This book introduces the reader to relativity, symmetry and space-time through Feynman’s eyes. He discusses features of our universe with engaging analogies, like how to distinguish right from left (which is a tricky business). Or why we have time dilation from gravity. However, I’d argue that there are better books introducing audiences to these topics nowadays, like black holes and time warps by Kip S. Thorne.

Symmetry and conservation laws

“For each of the rules of symmetry there is a corresponding conservation law”, in quantum mechanics. For example, that laws are symmetrical for…

• translation in space = momentum is conserved
• translation in time = energy is conserved
• invariance under rotation = angular momentum is conserved
• phase shift of the wave function = electrical charge is conserved

And some are bizarre, like reflection symmetry which leads to the conservation of parity (no classical analog). However, this conservation is not conserved in matter alone. There are ways in which reflection symmetry is broken, like beta (or weak) decay. It is only with the introduction of anti-matter that the reflection symmetry is restored - and so, we say that parity is conserved under reflection and matter/antimatter symmetry. That is, “matter to the right is symmetrical with anti-matter to the left”.

Bookmarked ideas

• If we have a particle of rest mass zero, it cannot stop.

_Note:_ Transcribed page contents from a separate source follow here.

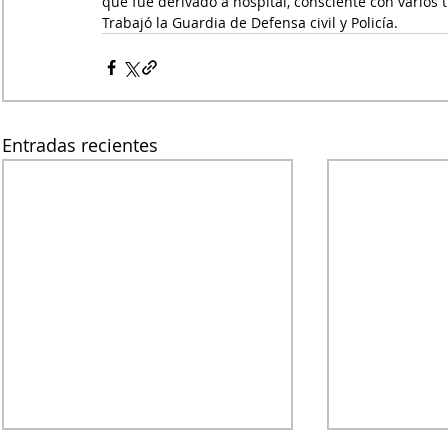
que fue derivado a hospital, consciente con varios
Trabajó la Guardia de Defensa civil y Policía.
Entradas recientes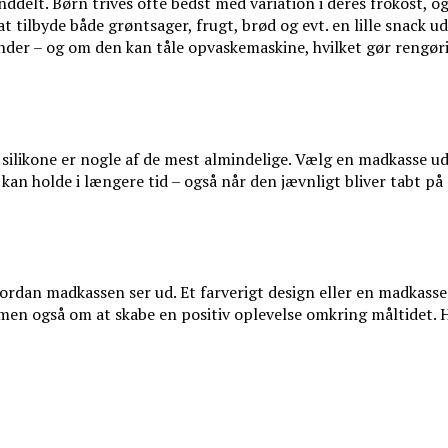
inddelt. Børn trives ofte bedst med variation i deres frokost,
 tilbyde både grøntsager, frugt, brød og evt. en lille snack u
nder – og om den kan tåle opvaskemaskine, hvilket gør rengø
g silikone er nogle af de mest almindelige. Vælg en madkasse u
kan holde i længere tid – også når den jævnligt bliver tabt på g
, hvordan madkassen ser ud. Et farverigt design eller en madk
en også om at skabe en positiv oplevelse omkring måltidet. Hv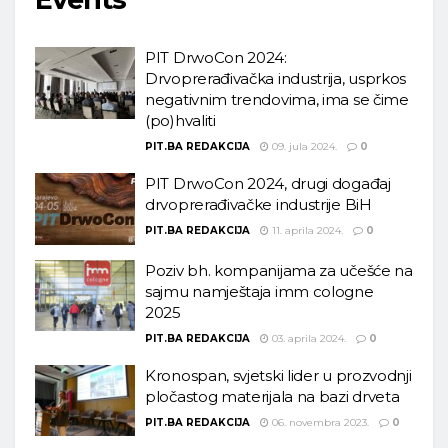
PIT DrwoCon 2024:
Drvoprerađivačka industrija, usprkos
negativnim trendovima, ima se čime
(po)hvaliti
PIT.BA REDAKCIJA
09. jula 2024.
0
PIT DrwoCon 2024, drugi događaj
drvoprerađivačke industrije BiH
PIT.BA REDAKCIJA
11. aprila 2024.
0
Poziv bh. kompanijama za učešće na
sajmu namještaja imm cologne
2025
PIT.BA REDAKCIJA
03. aprila 2024.
0
Kronospan, svjetski lider u prozvodnji
pločastog materijala na bazi drveta
PIT.BA REDAKCIJA
06. novembra 2023.
0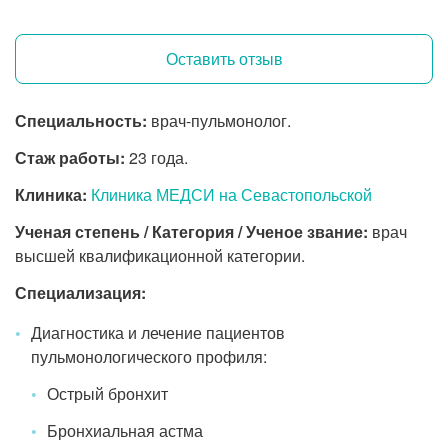
Оставить отзыв
Специальность:
врач-пульмонолог.
Стаж работы:
23 года.
Клиника:
Клиника МЕДСИ на Севастопольской
Ученая степень / Категория / Ученое звание:
врач
высшей квалификационной категории.
Специализация:
Диагностика и лечение пациентов
пульмонологического профиля:
Острый бронхит
Бронхиальная астма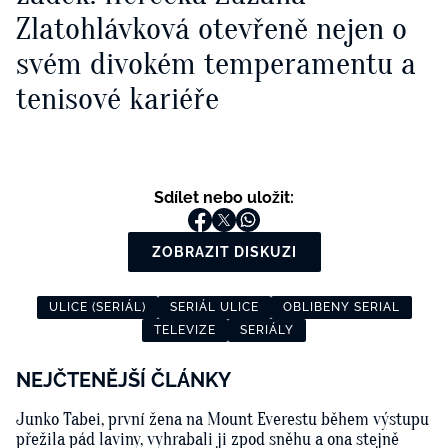
Zlatohlávková otevřeně nejen o
svém divokém temperamentu a
tenisové kariéře
Sdílet nebo uložit:
ZOBRAZIT DISKUZI
ULICE (SERIÁL)
SERIÁL ULICE
OBLIBENY SERIAL
TELEVIZE
SERIÁLY
NEJČTENĚJŠÍ ČLÁNKY
Junko Tabei, první žena na Mount Everestu během výstupu
přežila pád laviny, vyhrabali ji zpod sněhu a ona stejně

It always goes the speed c, as in the case of light. Photons have energy, without mass, by perpetually going the speed of light. [This is similar to how any object with rest mass non-zero cannot go the speed of light, without having an infinite amount of energy. Light has finite energy, with zero mass, yet always travels at the speed of light.]
• One way to think of gravitational time dilation is to picture an accelerating rocket ship with a clock at the front, and back. The clock at the front will appear to run faster than the clock at the tail due to the doppler shift of light travelling between the two clocks. And since an accelerating spaceship is the same thing as earth’s gravity (equivalence principle), we can say that blocks separated by some height H will run at different speeds! The further one runs faster than the one closer to the gravitational source. Hence, gravitational time dilation.
• Light gains energy as it falls towards earth, and loses some as it leaves. This is true due to the conservation of energy!

3/5.